This is a difficult problem if you are expected to give a full formal argument. However, it is intuitively quite reasonable to assume that the "best" circles will be tangent to the diameter of the semicircle, tangent to each other, and tangent to the circle of radius $2$. Under the assumption that these are indeed the best circles, we will find the answer. (Alternately, we could look at the problem with a full circle instead of a semicircle, and four small circles, and assume that the symmetrical configuration is best.)

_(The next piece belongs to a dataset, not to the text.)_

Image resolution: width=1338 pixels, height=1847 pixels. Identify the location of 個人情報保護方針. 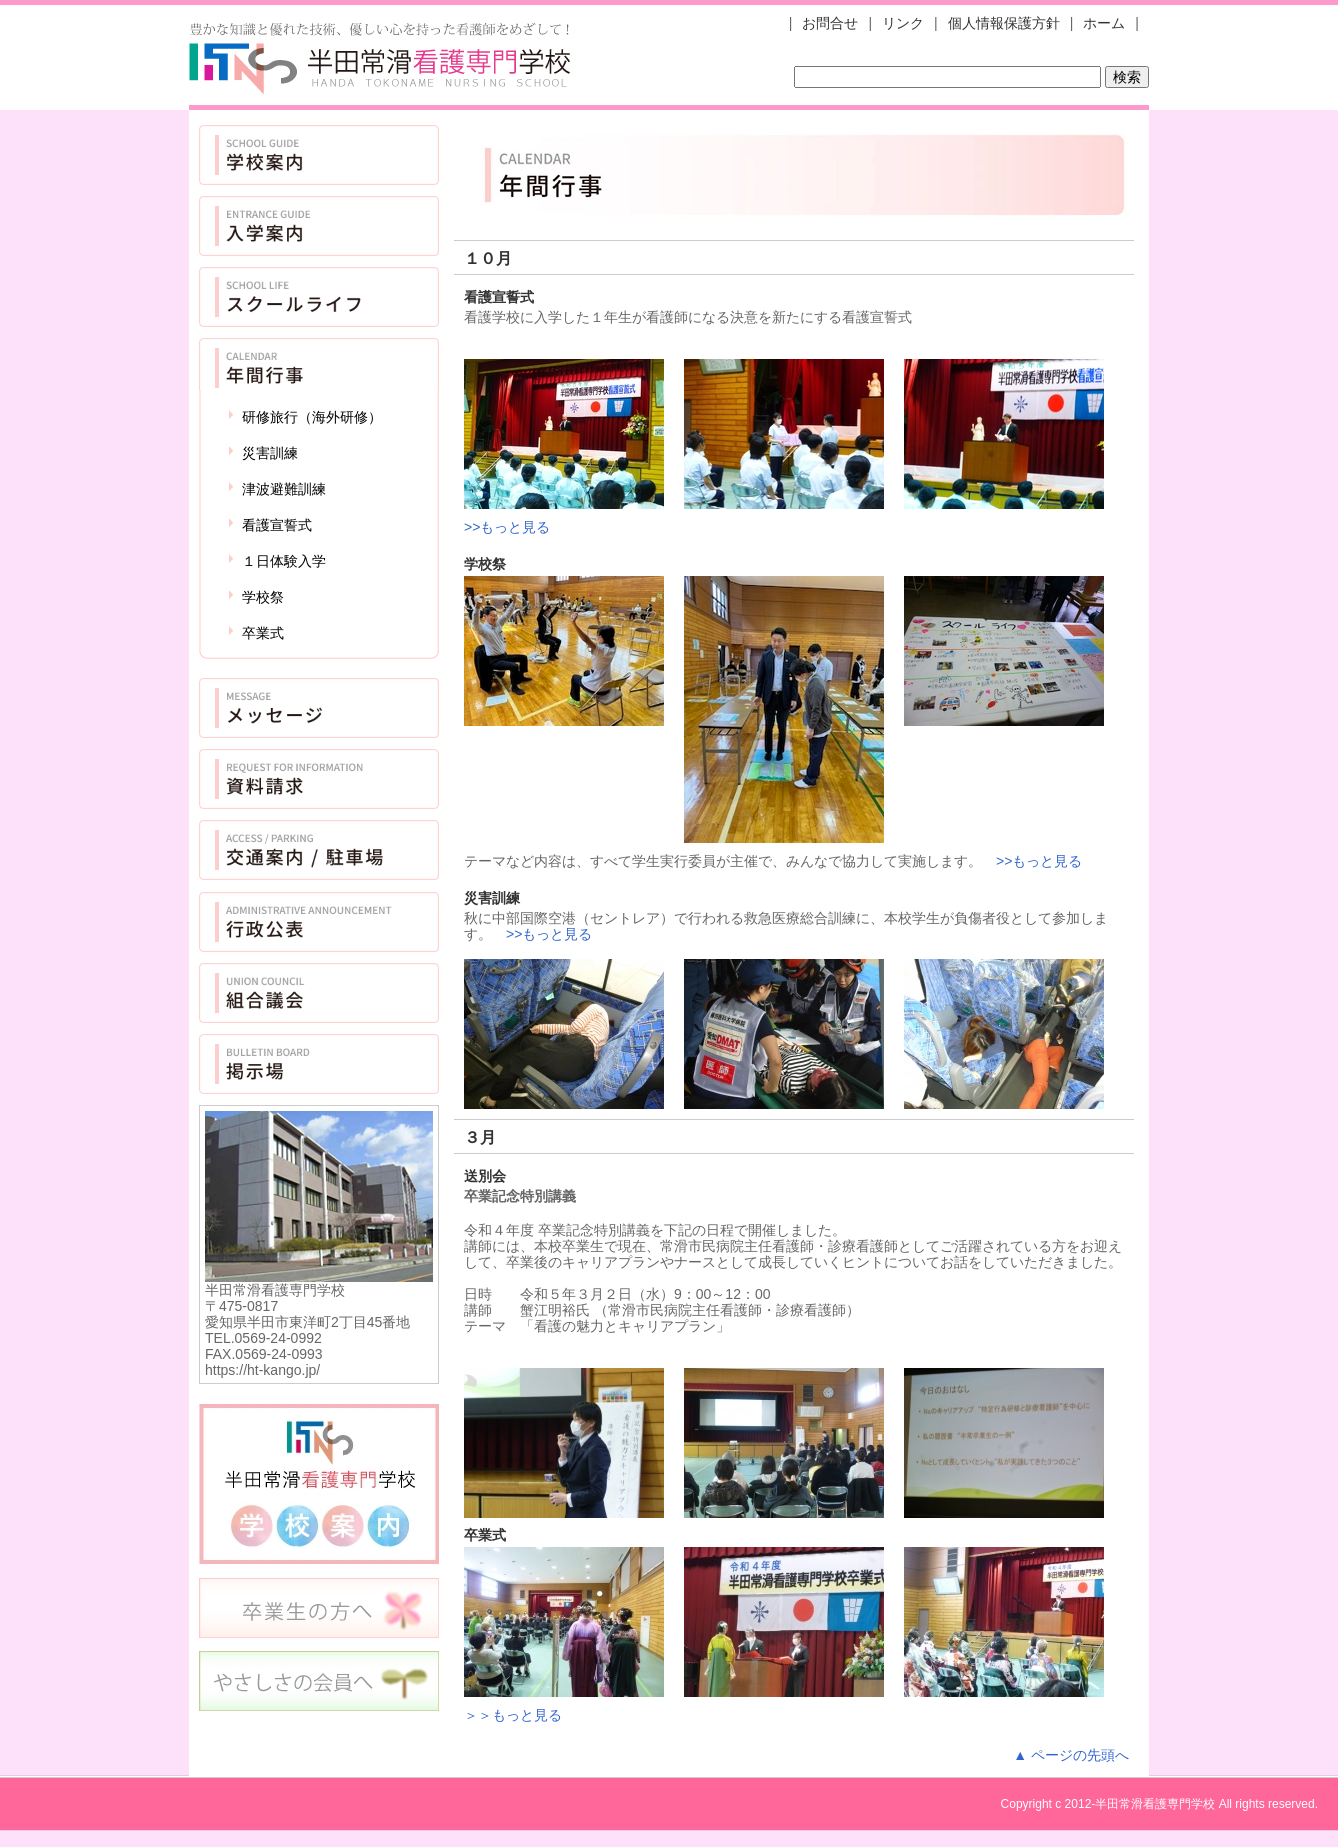
(1004, 23).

Draw a picture, and concentrate on the small circle $\mathcal{K}$ on the right. Let $O$ be the centre of the semicircle, and let $C$ be the centre of $\mathcal{K}$. Let $T$ be the point where $\mathcal{K}$ is tangent to the semicircle.
Note that the line $OT$ is perpendicular to the common tangent line at $T$. Note also that the line $CT$ is perpendicular to the common tangent line at $T$. It follows that the line through $O$ and $T$ is the same line as the line through $C$ and $T$. In other words, the radius $OT$ of the semicircle passes through $C$.
Let $r$ be the radius of $\mathcal{K}$. Drop a perpendicular from $C$ to the point $P$ on the diameter of the semicircle. Note that $OP=r$. By the Pythagorean Theorem, $(OC)^2=(PO)^2+(PC)^2=2r^2$, so $OC=\sqrt{2}r$. It follows that $2=OT=OC+CT=\sqrt{2}r +r.$ Now we are finished. We have $r=\frac{2}{\sqrt{2}+1}$. It may be that in the answer given, the denominator was rationalized by multiplying top and bottom by $\sqrt{2}-1$. That gives the answer $r=2(\sqrt{2}-1)$.

Added: Thanks to David Mitra for the diagram!